Pick each line that has "column" out of the records.

*** Records for the task Section Begins ***

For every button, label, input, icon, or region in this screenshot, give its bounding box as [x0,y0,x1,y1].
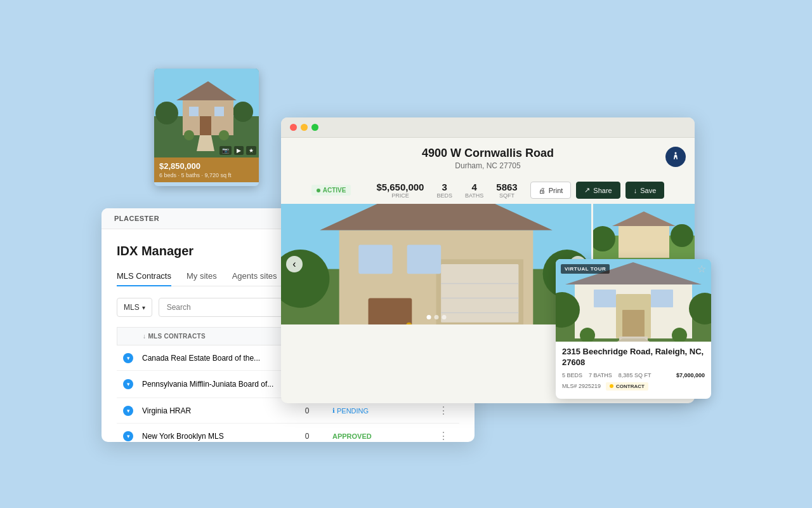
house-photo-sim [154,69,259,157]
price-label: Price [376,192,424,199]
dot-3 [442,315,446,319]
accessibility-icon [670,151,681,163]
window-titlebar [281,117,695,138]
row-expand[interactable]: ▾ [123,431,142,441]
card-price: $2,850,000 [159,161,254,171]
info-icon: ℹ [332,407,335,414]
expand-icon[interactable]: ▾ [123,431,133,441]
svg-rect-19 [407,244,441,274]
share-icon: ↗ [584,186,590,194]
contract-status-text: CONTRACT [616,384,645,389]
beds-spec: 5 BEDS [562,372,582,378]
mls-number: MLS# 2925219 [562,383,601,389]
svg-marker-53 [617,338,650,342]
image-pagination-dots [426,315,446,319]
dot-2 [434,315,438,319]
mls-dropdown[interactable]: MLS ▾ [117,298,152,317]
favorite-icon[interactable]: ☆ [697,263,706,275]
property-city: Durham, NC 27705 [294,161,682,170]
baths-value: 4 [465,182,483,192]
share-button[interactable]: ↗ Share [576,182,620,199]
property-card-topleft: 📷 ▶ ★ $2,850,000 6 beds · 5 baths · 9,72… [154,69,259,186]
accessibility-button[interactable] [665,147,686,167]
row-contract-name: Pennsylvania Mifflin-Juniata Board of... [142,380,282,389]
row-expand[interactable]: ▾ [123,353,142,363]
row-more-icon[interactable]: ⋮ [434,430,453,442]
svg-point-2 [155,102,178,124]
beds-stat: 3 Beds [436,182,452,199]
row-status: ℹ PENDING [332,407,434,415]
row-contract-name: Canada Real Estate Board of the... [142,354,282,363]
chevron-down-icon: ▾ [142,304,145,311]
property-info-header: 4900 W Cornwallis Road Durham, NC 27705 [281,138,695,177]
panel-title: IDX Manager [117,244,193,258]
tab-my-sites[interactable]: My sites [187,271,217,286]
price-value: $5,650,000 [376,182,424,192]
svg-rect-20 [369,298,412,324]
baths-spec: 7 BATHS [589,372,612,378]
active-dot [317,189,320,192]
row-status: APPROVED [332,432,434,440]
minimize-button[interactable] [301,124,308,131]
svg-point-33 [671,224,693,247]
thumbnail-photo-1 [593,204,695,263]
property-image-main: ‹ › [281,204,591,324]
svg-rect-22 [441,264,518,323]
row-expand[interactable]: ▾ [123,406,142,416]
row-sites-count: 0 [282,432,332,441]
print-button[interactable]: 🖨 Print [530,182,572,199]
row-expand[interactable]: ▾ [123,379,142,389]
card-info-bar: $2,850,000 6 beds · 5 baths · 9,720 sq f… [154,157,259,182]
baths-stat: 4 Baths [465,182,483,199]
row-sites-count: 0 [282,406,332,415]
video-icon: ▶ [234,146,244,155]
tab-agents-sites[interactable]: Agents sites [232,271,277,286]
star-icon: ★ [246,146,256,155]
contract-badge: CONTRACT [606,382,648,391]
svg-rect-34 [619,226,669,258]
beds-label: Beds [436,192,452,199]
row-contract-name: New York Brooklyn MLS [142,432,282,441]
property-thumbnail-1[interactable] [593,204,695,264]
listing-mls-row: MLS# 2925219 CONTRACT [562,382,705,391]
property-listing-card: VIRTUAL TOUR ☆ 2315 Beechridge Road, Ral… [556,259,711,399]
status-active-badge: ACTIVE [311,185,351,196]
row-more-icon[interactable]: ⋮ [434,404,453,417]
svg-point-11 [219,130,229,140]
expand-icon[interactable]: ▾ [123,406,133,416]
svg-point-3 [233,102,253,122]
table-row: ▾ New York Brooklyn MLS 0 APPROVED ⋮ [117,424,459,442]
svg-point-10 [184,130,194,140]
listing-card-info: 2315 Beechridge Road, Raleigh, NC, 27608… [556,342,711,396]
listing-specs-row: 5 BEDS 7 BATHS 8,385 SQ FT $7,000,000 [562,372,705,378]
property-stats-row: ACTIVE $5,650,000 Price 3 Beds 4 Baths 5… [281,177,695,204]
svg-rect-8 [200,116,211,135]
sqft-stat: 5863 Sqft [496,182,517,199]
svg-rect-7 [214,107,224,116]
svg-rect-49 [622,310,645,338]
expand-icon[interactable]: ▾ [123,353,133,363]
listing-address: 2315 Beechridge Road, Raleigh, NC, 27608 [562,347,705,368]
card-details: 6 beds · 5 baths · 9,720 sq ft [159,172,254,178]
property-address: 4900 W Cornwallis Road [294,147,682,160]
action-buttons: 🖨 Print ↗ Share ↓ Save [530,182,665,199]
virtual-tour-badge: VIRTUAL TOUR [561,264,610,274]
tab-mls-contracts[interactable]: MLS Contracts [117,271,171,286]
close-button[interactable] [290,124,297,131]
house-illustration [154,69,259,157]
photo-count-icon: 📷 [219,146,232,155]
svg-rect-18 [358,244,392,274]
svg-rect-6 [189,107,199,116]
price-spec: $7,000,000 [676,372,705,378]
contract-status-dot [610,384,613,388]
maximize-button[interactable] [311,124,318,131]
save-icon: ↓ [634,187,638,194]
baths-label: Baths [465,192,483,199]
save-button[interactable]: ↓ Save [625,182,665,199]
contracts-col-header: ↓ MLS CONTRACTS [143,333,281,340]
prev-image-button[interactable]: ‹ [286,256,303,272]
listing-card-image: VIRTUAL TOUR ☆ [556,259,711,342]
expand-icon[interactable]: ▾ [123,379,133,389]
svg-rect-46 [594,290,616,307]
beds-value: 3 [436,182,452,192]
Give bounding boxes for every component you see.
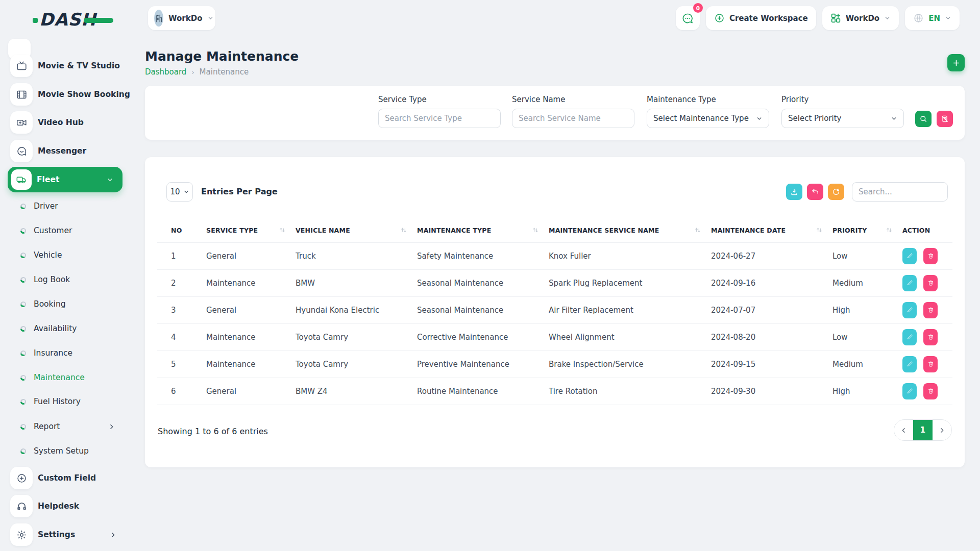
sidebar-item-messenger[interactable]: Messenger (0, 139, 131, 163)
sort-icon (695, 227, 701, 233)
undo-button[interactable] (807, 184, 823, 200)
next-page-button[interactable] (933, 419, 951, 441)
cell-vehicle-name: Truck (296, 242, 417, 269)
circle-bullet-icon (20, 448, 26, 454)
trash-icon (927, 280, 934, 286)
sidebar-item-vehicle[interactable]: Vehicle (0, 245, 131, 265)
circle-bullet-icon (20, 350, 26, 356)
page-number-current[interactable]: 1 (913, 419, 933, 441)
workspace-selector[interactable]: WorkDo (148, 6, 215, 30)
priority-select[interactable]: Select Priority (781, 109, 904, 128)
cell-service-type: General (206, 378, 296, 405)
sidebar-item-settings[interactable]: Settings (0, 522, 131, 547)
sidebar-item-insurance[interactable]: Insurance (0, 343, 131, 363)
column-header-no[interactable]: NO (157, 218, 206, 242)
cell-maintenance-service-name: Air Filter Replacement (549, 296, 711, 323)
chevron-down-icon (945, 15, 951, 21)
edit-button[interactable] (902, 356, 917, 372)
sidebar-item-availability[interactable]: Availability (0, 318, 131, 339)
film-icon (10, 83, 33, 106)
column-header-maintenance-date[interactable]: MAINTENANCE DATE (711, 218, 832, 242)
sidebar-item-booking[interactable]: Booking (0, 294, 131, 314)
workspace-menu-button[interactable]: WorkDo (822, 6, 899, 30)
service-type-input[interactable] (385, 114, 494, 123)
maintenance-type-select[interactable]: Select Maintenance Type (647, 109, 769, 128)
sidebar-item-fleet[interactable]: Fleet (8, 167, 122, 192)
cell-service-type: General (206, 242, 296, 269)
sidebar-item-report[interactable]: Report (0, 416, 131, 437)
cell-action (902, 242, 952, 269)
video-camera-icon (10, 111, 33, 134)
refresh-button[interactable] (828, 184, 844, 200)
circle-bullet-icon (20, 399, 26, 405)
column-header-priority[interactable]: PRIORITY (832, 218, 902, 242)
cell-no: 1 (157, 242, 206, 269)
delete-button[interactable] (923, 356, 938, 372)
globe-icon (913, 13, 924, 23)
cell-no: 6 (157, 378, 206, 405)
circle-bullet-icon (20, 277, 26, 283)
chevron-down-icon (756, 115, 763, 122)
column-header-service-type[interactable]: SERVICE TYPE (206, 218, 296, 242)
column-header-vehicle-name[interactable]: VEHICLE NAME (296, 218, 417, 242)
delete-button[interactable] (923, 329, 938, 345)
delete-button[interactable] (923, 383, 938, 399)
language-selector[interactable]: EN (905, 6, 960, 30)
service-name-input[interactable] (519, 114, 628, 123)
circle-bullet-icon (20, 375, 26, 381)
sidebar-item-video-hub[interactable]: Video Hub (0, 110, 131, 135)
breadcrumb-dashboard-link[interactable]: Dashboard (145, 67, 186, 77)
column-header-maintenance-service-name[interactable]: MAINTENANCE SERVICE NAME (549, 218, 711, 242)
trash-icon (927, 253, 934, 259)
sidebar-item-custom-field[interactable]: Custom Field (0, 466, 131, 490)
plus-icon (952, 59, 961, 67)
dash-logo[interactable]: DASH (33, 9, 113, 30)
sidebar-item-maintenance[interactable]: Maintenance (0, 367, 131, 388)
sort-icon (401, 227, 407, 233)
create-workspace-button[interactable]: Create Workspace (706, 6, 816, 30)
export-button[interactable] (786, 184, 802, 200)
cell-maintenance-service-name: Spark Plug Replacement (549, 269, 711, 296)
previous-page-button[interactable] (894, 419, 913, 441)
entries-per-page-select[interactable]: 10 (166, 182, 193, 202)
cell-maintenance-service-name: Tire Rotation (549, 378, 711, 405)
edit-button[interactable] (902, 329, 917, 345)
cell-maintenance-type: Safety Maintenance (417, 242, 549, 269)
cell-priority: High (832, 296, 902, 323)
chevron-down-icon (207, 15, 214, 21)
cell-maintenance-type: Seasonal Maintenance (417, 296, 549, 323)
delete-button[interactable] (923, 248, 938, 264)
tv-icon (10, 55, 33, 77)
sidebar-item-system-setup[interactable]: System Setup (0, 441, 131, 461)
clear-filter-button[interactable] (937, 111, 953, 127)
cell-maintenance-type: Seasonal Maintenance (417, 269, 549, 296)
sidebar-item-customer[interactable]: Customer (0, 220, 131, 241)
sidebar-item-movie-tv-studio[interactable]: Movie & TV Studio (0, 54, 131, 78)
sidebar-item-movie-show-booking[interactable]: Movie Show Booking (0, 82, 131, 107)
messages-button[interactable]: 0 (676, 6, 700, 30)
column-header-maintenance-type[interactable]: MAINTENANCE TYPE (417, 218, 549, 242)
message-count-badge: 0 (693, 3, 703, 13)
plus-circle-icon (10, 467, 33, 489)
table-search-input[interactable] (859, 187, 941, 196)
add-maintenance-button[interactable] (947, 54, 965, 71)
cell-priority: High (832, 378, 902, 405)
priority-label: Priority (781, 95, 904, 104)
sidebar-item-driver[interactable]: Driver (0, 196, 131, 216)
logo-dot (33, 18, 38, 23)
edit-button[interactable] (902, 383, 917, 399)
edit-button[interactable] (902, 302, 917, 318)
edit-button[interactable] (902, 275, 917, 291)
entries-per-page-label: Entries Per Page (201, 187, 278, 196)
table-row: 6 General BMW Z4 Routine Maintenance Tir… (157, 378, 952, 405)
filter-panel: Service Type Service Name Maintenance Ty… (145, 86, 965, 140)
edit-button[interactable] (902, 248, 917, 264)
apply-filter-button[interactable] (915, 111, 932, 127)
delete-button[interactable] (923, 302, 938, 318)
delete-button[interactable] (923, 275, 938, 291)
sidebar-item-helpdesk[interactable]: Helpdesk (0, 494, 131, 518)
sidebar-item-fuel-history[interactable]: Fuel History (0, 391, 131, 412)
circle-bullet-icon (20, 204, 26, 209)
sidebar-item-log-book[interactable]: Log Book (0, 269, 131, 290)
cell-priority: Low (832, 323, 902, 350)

*** Records for the task Section Ends ***
*** Records for the task Section Begins ***

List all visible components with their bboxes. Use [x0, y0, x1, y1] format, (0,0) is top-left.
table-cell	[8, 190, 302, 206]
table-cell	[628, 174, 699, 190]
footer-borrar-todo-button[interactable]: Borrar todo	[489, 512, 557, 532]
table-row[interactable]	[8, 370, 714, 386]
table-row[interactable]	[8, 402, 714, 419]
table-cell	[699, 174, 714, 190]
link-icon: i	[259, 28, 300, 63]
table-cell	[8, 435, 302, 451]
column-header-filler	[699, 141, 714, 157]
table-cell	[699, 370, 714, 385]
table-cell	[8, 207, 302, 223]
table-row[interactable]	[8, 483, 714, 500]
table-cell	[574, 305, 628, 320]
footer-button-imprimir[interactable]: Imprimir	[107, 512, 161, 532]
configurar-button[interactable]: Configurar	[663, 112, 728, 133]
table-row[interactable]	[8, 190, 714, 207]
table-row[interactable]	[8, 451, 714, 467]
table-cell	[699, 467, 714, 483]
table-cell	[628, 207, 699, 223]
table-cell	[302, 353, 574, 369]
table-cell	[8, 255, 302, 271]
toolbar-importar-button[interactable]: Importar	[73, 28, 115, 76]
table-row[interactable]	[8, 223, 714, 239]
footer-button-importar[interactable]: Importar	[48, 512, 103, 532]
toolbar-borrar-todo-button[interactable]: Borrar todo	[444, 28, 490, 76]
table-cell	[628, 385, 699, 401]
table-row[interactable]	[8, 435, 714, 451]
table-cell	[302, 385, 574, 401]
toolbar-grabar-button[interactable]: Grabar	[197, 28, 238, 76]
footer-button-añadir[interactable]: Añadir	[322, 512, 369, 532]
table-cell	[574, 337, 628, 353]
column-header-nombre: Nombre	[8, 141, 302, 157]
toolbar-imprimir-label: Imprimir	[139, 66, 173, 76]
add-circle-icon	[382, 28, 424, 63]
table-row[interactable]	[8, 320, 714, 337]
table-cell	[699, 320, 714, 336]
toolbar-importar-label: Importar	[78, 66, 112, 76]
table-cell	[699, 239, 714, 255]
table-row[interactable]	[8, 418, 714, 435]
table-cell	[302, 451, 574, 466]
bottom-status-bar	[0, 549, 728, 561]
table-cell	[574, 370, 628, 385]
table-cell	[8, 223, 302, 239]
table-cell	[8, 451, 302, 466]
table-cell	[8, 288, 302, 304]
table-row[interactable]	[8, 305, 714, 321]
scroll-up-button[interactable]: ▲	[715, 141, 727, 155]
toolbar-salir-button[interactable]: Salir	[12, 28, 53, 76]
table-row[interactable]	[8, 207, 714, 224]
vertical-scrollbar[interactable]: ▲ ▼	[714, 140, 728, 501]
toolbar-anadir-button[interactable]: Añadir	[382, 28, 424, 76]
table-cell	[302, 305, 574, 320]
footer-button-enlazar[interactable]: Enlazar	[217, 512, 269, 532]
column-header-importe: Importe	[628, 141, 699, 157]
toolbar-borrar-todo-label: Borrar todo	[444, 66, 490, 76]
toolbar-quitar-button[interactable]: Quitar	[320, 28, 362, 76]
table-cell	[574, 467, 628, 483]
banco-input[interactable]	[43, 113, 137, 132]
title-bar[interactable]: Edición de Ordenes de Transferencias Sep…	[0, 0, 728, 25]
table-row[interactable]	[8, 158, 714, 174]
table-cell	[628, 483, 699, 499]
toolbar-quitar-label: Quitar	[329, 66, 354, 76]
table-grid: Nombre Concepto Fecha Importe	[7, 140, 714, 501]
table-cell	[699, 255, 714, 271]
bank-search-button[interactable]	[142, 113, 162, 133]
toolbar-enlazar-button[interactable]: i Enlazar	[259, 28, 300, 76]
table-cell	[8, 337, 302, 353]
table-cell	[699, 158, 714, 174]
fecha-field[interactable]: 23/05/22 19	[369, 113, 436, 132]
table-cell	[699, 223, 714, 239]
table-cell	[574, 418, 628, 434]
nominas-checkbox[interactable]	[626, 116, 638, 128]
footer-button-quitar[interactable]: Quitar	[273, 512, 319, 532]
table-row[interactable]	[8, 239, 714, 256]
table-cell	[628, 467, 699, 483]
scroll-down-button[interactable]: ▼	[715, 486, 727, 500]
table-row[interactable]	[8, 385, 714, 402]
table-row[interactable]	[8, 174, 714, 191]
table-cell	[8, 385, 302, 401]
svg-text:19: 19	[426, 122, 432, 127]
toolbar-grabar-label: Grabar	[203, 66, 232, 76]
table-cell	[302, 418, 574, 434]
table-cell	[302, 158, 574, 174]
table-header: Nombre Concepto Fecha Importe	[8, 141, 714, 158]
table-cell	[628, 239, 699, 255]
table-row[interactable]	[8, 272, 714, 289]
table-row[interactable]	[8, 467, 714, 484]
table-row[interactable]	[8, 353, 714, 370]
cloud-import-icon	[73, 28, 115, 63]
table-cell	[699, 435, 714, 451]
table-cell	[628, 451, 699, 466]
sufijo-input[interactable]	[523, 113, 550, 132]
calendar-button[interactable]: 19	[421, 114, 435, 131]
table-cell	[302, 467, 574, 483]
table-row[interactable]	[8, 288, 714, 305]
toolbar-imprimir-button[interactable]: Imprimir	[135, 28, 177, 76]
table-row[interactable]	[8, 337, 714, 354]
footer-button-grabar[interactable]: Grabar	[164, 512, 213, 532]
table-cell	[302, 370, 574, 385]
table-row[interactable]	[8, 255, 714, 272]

*** Records for the task Section Ends ***

Exercise result:
column-header-no[interactable]: NO (157, 218, 206, 242)
column-header-maintenance-date[interactable]: MAINTENANCE DATE (711, 218, 832, 242)
column-header-priority[interactable]: PRIORITY (832, 218, 902, 242)
column-header-service-type[interactable]: SERVICE TYPE (206, 218, 296, 242)
column-header-vehicle-name[interactable]: VEHICLE NAME (296, 218, 417, 242)
column-header-maintenance-service-name[interactable]: MAINTENANCE SERVICE NAME (549, 218, 711, 242)
column-header-maintenance-type[interactable]: MAINTENANCE TYPE (417, 218, 549, 242)
column-header-filler	[699, 141, 714, 157]
column-header-nombre: Nombre	[8, 141, 302, 157]
column-header-importe: Importe	[628, 141, 699, 157]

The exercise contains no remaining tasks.